This month's SegaNama had Toshihiro Nagoshi share his feelings on Ghost of Tsushima, the newest Wa Japan-themed PlayStation AAA exclusive from the west. He was asked about the game through a fan letter, in the usual "Ask Nagoshi anything" corner always included in these streams. You can hear him starting the 1:09:48 mark linked right there, for about 6 minutes. We translated what he said below as well.Update: The original stream was removed and replaced by a slightly edited version. This often happens with SegaNama. The Ghost of Tsushima talk now starts at the 57:50 timestamp linked below:

Toshihiro Nagoshi: "We definitely lost to them. I think it's a game that definitely should have been made by Japanese people, but I heard they did a monstrous job collecting data and everything. There's also the Kurosawa Mode, showing how they tried to pursue an artistic movie feel with the game overall. It's the kind of work made by non-Japanese people that makes you feel they're even more Japanese than us. I think it's amazing. We often believe Western people would never get certain Japanese things, but the game shows this way of thinking is wrong in the first place."

SegaNama MC Ayana Tsubaki added it's true some Japanese people tend to think that non-Japanese people all believe Japan is: harakiri, samurai, ninja, and nothing else. Playing Ghost of Tsushima shows this is wrong. I'd personally add a lot of people outside Japan do adulate Japan this way, but this way of thinking is on the decline on some places. When it comes to my own home country, France, this kind of thinking has greatly receded these past years. Trends like Vlogging, which could easily spread those misconceptions, interestingly contributed to debunking this. In particular, there are many non-white French YouTubers in Japan who showed the younger YouTube generation that  Japan isn't some dream anime country, but is just like any other place. With its share of discrimination and problems.

Toshihiro Nagoshi then continued: "The game also has a lot of innovative elements, like how it uses wind really well. I'm sure they worked tremendously hard on all these things too, and it fits the story. It's amazing. It became the fastest selling new PlayStation IP too. I knew it would sell a lot. But I was wondering whether it'd sell that much or not. Because similar looking games recently released like Sekiro, and some could think they don't need Ghost of Tsushima anymore."

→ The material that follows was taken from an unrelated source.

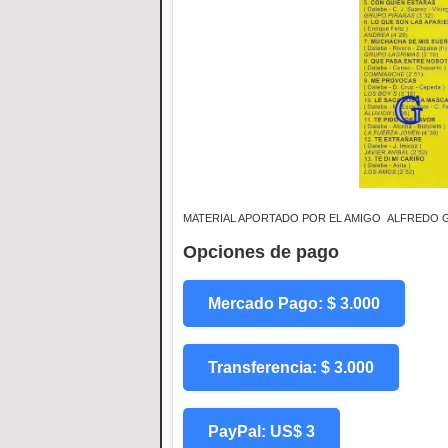
MATERIAL APORTADO POR EL AMIGO ALFREDO
Opciones de pago
Mercado Pago: $ 3.000
Transferencia: $ 3.000
PayPal: US$ 3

Lastly, Nagoshi praised the motion capture for the characters, and the general movie direction and expressiveness of Ghost of Tsushima.

Toshihiro Nagoshi stressed out how the developers didn't stick with simply doing motion capture work, but also focused on the direction and expressions. He can tell a lot of thoughts and time were put behind it. He most notably said Ghost of Tsushima's protagonist, Jin Sakai (voiced by COOL seiyuu Kazuya Nakai in Japanese) doesn't look particularly cool at first glance. And how "I'm sure in any other company, if the designers showed up with his artwork, it would have got rejected (laughs)." He added what makes it work is how "so many different people put in so much effort" in the game, to bring this "old-looking guy" to life.

Ayana Tsubaki mentioned in particular how the foxes in Ghost of Tsushima went viral on Japanese Twitter. The SegaNama duo said when it comes to Jin's reactions to Iinari Shrines and foxes, these are the type of things which fit the era the game is taking place well. And these are the types of things some Japanese people nowadays actually don't know much about.

Nagoshi ended by saying Sucker Punch was courageous to try and make a game set in this era and managed to pull it off pretty well. Toshihiro Nagoshi directly and wholeheartedly congratulated everyone who worked on Ghost of Tsushima.

Personally speaking, I have yet to play Ghost of Tsushima, so I don't have a particular opinion on the game's content. I'm not surprised Nagoshi liked it this much though. I don't like generalizations, but Japanese developers tend to love western-made open-world games like these.

SegaNama is a monthly live stream with Sega Chief Creative Officer Toshihiro Nagoshi and MC Ayana Tsubaki, sharing news on Sega games, chatting and commenting on subjects bought up by viewers. We systematically cover SegaNama streams on DualShockers. You can read about the May stream here. We skipped the June 2020 one though as time didn't permit us to summarize it and nothing hugely important happened on it either.

Ghost of Tsushima is a PS4 exclusive. Yakuza: Like a Dragon is coming to PS4, Xbox One, and PC in November. The game will be out on PS5 too at some point, and on Xbox Series X.

As a side note, if you're into Puyo Puyo, you should check out the corner at the 38:15 mark of the stream, with Puyo Puyo Series Producer Hosoyamada.